Der 23. August ist der Internationaler Tag der Erinnerung an Sklavenhandel und dessen Abschaffung. An diesem Tag wird der Opfer von Sklaverei, Kolonialismus und Rassimus gedacht.

Am 23. August 1791 brach in Saint-Domingue auf Haiti ein Sklavenaufstand aus, der aus der französischen Kolonie Saint-Domingue nicht nur den ersten unabhängigen Staat in Lateinamerika machte, sondern auch den ersten Staat der durch ehemalige Sklaven geformt wurde. 
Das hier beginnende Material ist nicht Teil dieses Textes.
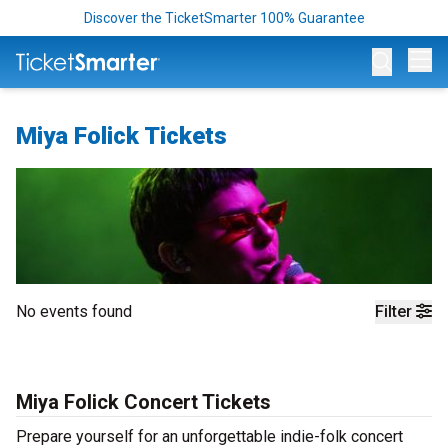
Discover the TicketSmarter 100% Guarantee
Op
Miya Folick Tickets
No events found
Filter
Miya Folick Concert Tickets
Prepare yourself for an unforgettable indie-folk concert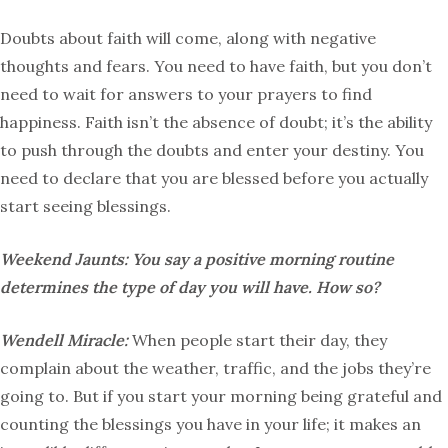
Doubts about faith will come, along with negative
thoughts and fears. You need to have faith, but you don’t
need to wait for answers to your prayers to find
happiness. Faith isn’t the absence of doubt; it’s the ability
to push through the doubts and enter your destiny. You
need to declare that you are blessed before you actually
start seeing blessings.
Weekend Jaunts:
You say a positive morning routine
determines the type of day you will have. How so?
Wendell Miracle:
When people start their day, they
complain about the weather, traffic, and the jobs they’re
going to. But if you start your morning being grateful and
counting the blessings you have in your life; it makes an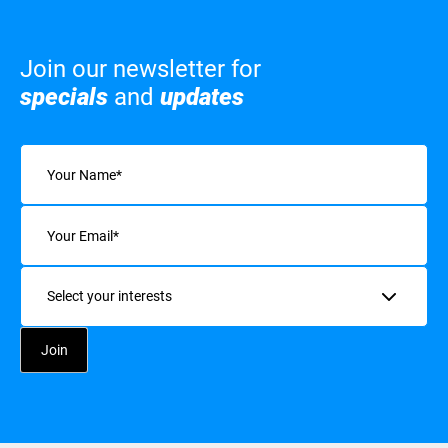
Join our newsletter for
specials
and
updates
Name
(Required)
Email
(Required)
Interests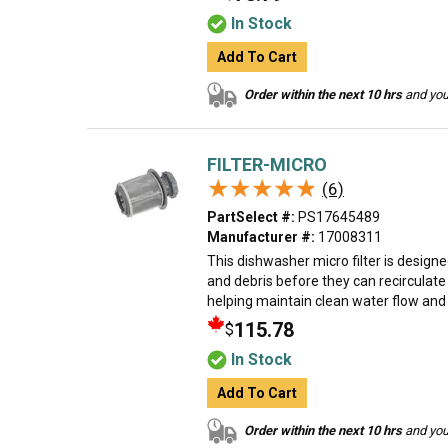
In Stock
Add To Cart
Order within the next 10 hrs
and your
FILTER-MICRO
★★★★★
★★★★★
(6)
PartSelect #:
PS17645489
Manufacturer #:
17008311
This dishwasher micro filter is designe
and debris before they can recirculat
helping maintain clean water flow and e
115.78
$
In Stock
Add To Cart
Order within the next 10 hrs
and your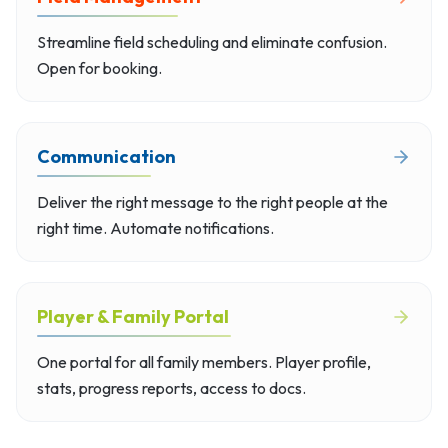
Streamline field scheduling and eliminate confusion.
Open for booking.
Communication
Deliver the right message to the right people at the
right time. Automate notifications.
Player & Family Portal
One portal for all family members. Player profile,
stats, progress reports, access to docs.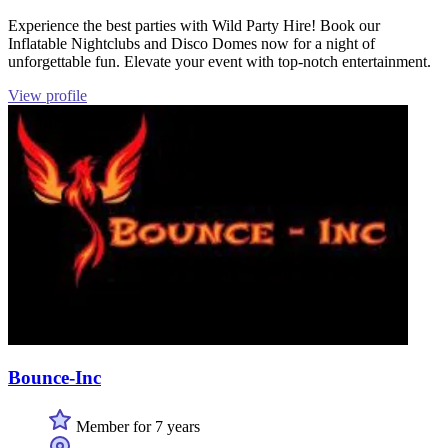
Experience the best parties with Wild Party Hire! Book our
Inflatable Nightclubs and Disco Domes now for a night of
unforgettable fun. Elevate your event with top-notch entertainment.
View profile
Bounce-Inc
Member for 7 years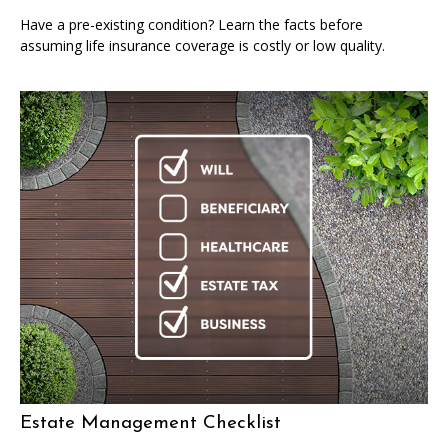
Have a pre-existing condition? Learn the facts before
assuming life insurance coverage is costly or low quality.
Estate Management Checklist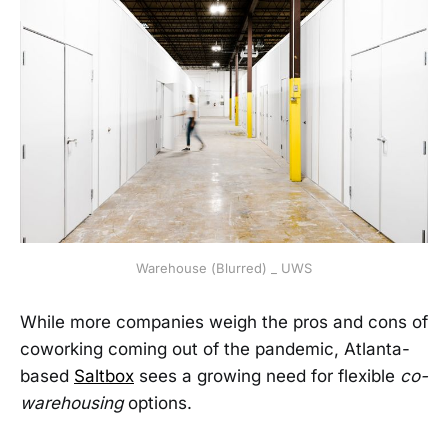
Warehouse (Blurred) _ UWS
While more companies weigh the pros and cons of
coworking coming out of the pandemic, Atlanta-
based
Saltbox
sees a growing need for flexible
co-
warehousing
options.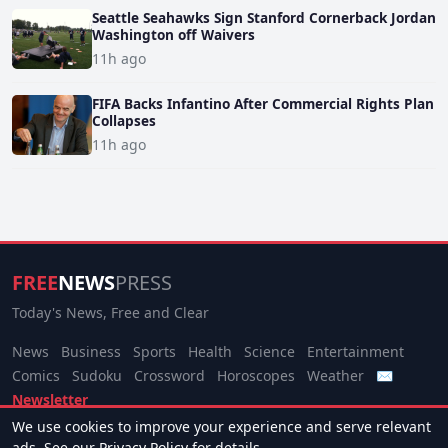
Seattle Seahawks Sign Stanford Cornerback Jordan
Washington off Waivers
11h ago
FIFA Backs Infantino After Commercial Rights Plan
Collapses
11h ago
FREE
NEWS
PRESS
Today's News, Free and Clear
News
Business
Sports
Health
Science
Entertainment
Comics
Sudoku
Crossword
Horoscopes
Weather
✉
Newsletter
We use cookies to improve your experience and serve relevant
© 2026 Free News Press. All rights reserved.
ads. See our
Privacy Policy
for details.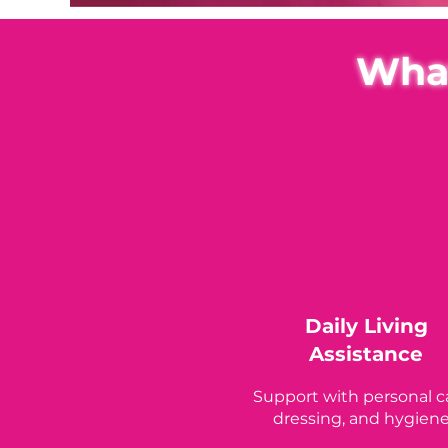
What
Daily Living
Assistance
Support with personal c
dressing, and hygiene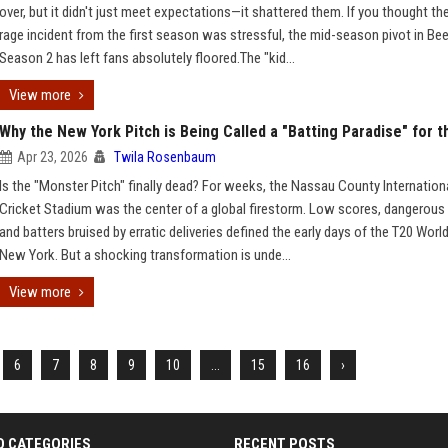
over, but it didn't just meet expectations—it shattered them. If you thought th
rage incident from the first season was stressful, the mid-season pivot in Be
Season 2 has left fans absolutely floored.The "kid...
View more
Why the New York Pitch is Being Called a "Batting Paradise" for 
Apr 23, 2026
Twila Rosenbaum
Is the "Monster Pitch" finally dead? For weeks, the Nassau County Internation
Cricket Stadium was the center of a global firestorm. Low scores, dangerous
and batters bruised by erratic deliveries defined the early days of the T20 Worl
New York. But a shocking transformation is unde...
View more
6
7
8
9
10
...
15
16
›
D CATEGORIES
RECENT POSTS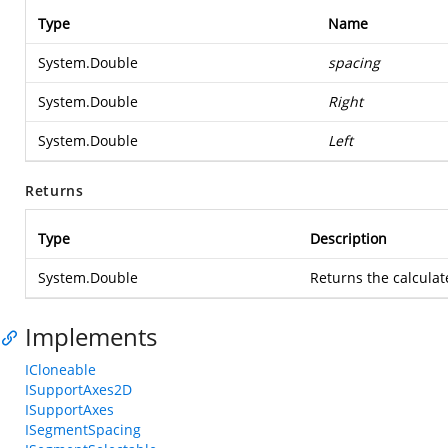
Type
Name
System.Double
spacing
System.Double
Right
System.Double
Left
Returns
Type
Description
System.Double
Returns the calcula
Implements
ICloneable
ISupportAxes2D
ISupportAxes
ISegmentSpacing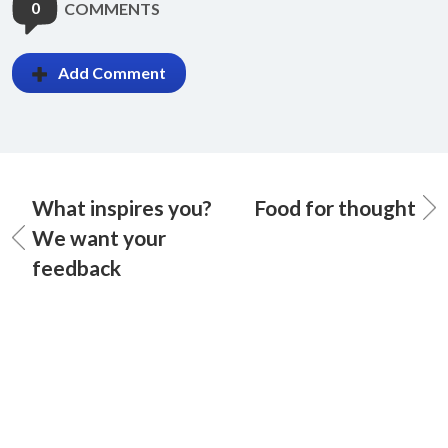
0
COMMENTS
Add Comment
What inspires you?
Food for thought
We want your
feedback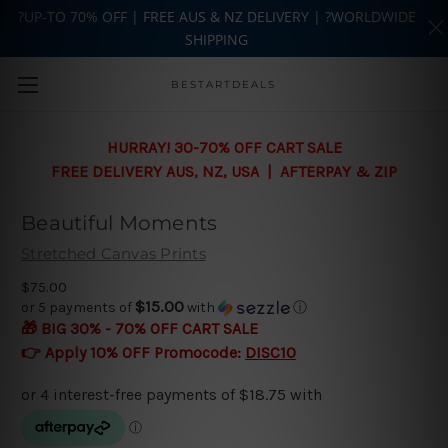
?UP-TO 70% OFF | FREE AUS & NZ DELIVERY | ?WORLDWIDE
SHIPPING
Skip to main content
BESTARTDEALS
HURRAY! 30-70% OFF CART SALE
FREE DELIVERY AUS, NZ, USA | AFTERPAY & ZIP
Beautiful Moments
Stretched Canvas Prints
$75.00
$15.00
or 5 payments of
with
ⓘ
🎁 BIG 30% - 70% OFF CART SALE
👉 Apply 10% OFF Promocode:
DISC10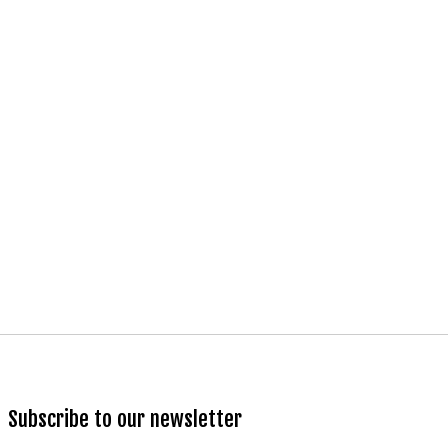
Subscribe to our newsletter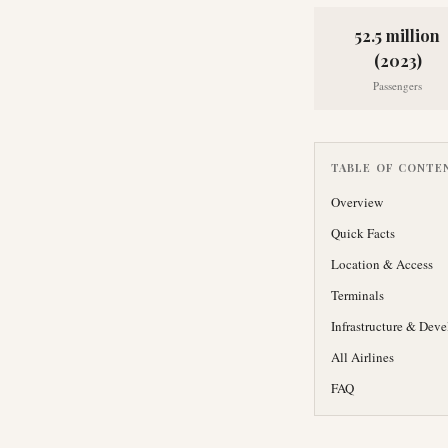
52.5 million
(2023)
Passengers
TABLE OF CONTE
Overview
Quick Facts
Location & Access
Terminals
Infrastructure & Dev
All Airlines
FAQ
Bereits 1788 organisierten sich die Société des Amis des Noirs, die für die Rechte schwarzer Menschen kämpfte. Ein im März 1791 erlassenes Gesetz, das die Rechte schwarzer Menschen verbessern sollte, wurde jedoch von den weißen Kolonisten und der Verwaltung nicht beachtet. Nach einem fehlgeschlagenen Aufstand der freien Schwarzen begannen die Sklaven einer Plantage sich selbst zu befreien. Am 4. April 1792 erließ die Gesetzgebende Nationalversammlung ein Gesetz, das allen Bewohnern der französischen Kolonien die gleichen Rechte zubilligte, unabhängig von ihrer Hautfarbe. Um dieses Gesetz durchzusetzen schickte die Erste Französische Republik 6.000 Soldaten auf die Insel. Jahre des Bürgerkriegs folgten, in denen auch Spanien und England mitmischten. Erst mit der Unabhängikeitserkläung von Haiti am 1. Januar 1804 endete die Kolnialgeschichte Frankreichs auf der Insel.
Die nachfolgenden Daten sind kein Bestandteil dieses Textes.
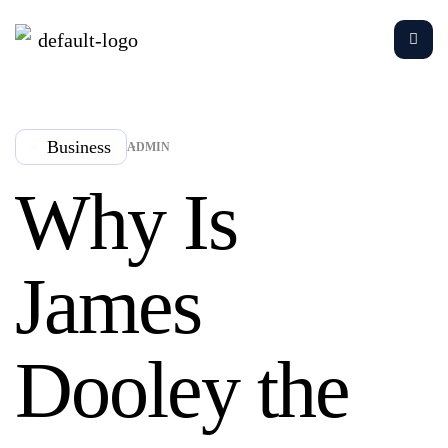
Business
ADMIN
Why Is
James
Dooley the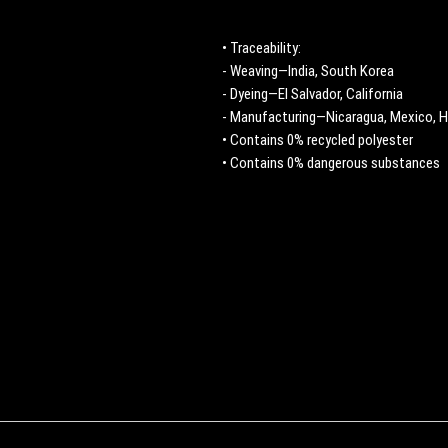
• Traceability:
- Weaving—India, South Korea
- Dyeing—El Salvador, California
- Manufacturing—Nicaragua, Mexico, H
• Contains 0% recycled polyester
• Contains 0% dangerous substances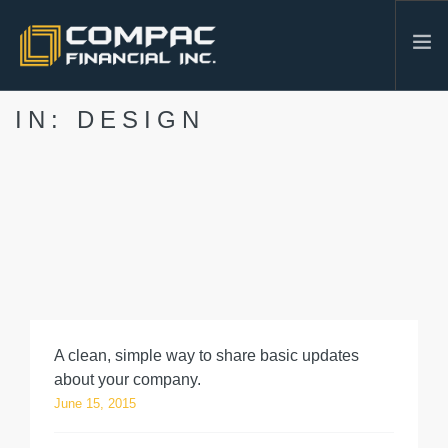
IN: DESIGN
HOME
ABOUT US
SERVICES
INDUSTRIES
RESOURCES
CONTACT
604-986-3878
A clean, simple way to share basic updates
SEARCH SITE
about your company.
June 15, 2015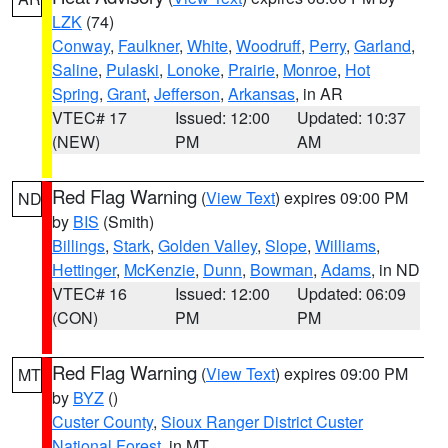
LZK
(74)
Conway
,
Faulkner
,
White
,
Woodruff
,
Perry
,
Garland
,
Saline
,
Pulaski
,
Lonoke
,
Prairie
,
Monroe
,
Hot
Spring
,
Grant
,
Jefferson
,
Arkansas
, in AR
VTEC# 17
Issued: 12:00
Updated: 10:37
(NEW)
PM
AM
Red Flag Warning
(
View Text
) expires 09:00 PM
ND
by
BIS
(Smith)
Billings
,
Stark
,
Golden Valley
,
Slope
,
Williams
,
Hettinger
,
McKenzie
,
Dunn
,
Bowman
,
Adams
, in ND
VTEC# 16
Issued: 12:00
Updated: 06:09
(CON)
PM
PM
Red Flag Warning
(
View Text
) expires 09:00 PM
MT
by
BYZ
()
Custer County
,
Sioux Ranger District Custer
National Forest
, in MT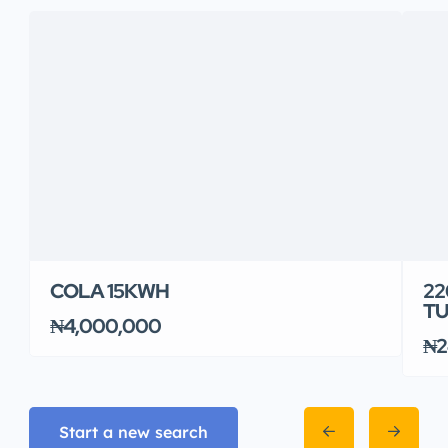
COLA 15KWH
22
TU
₦4,000,000
₦2
Start a new search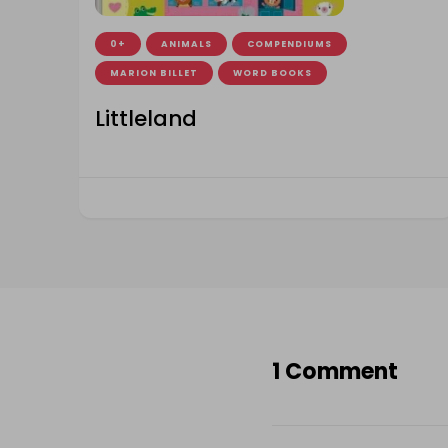
0+
ANIMALS
COMPENDIUMS
MARION BILLET
WORD BOOKS
Littleland
1 Comment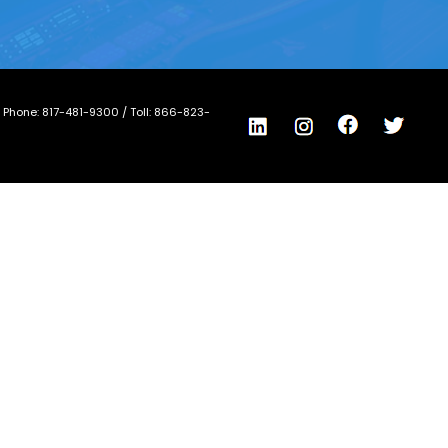
/ Phone:
817-481-9300
/ Toll:
866-823-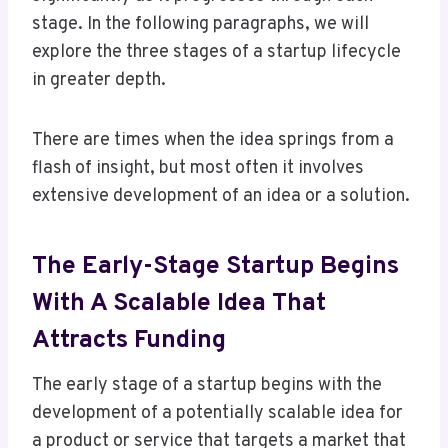
stage. In the following paragraphs, we will
explore the three stages of a startup lifecycle
in greater depth.
There are times when the idea springs from a
flash of insight, but most often it involves
extensive development of an idea or a solution.
The Early-Stage Startup Begins
With A Scalable Idea That
Attracts Funding
The early stage of a startup begins with the
development of a potentially scalable idea for
a product or service that targets a market that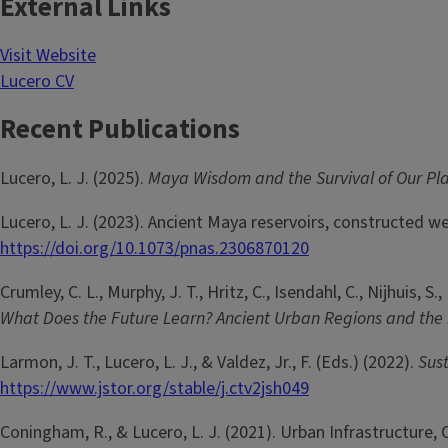
External Links
Visit Website
Lucero CV
Recent Publications
Lucero, L. J. (2025).
Maya Wisdom and the Survival of Our Pl
Lucero, L. J. (2023). Ancient Maya reservoirs, constructed 
https://doi.org/10.1073/pnas.2306870120
Crumley, C. L., Murphy, J. T., Hritz, C., Isendahl, C., Nijhuis, S.
What Does the Future Learn? Ancient Urban Regions and the
Larmon, J. T., Lucero, L. J., & Valdez, Jr., F. (Eds.) (2022).
Sus
https://www.jstor.org/stable/j.ctv2jsh049
Coningham, R., & Lucero, L. J. (2021). Urban Infrastructure,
1988 erklärte die UNESCO den 23. August zum Internationaler Tag der Erinnerung an Sklavenhandel und dessen Abschaffung. Auch fast 230 Jahre nach dem erfolgreichen Aufstand ist ein sklavereiähnliches Arbeitsverhältnis für viele Menschen auf der Erde nach wie vor bitterer Alltag. Trotz der Allgemeinen Erklärung der Menschenrechte, die Sklaverei verbietet, leben Schätzungen zu Folge 21 Millionen in einem sklavereiähnlichem Zustand.

 

Weitere Informationen:

Internationaler Tag der Erinnerung an Sklavenhandel und dessen Abschaffung [Bundeszentrale politische Bildung]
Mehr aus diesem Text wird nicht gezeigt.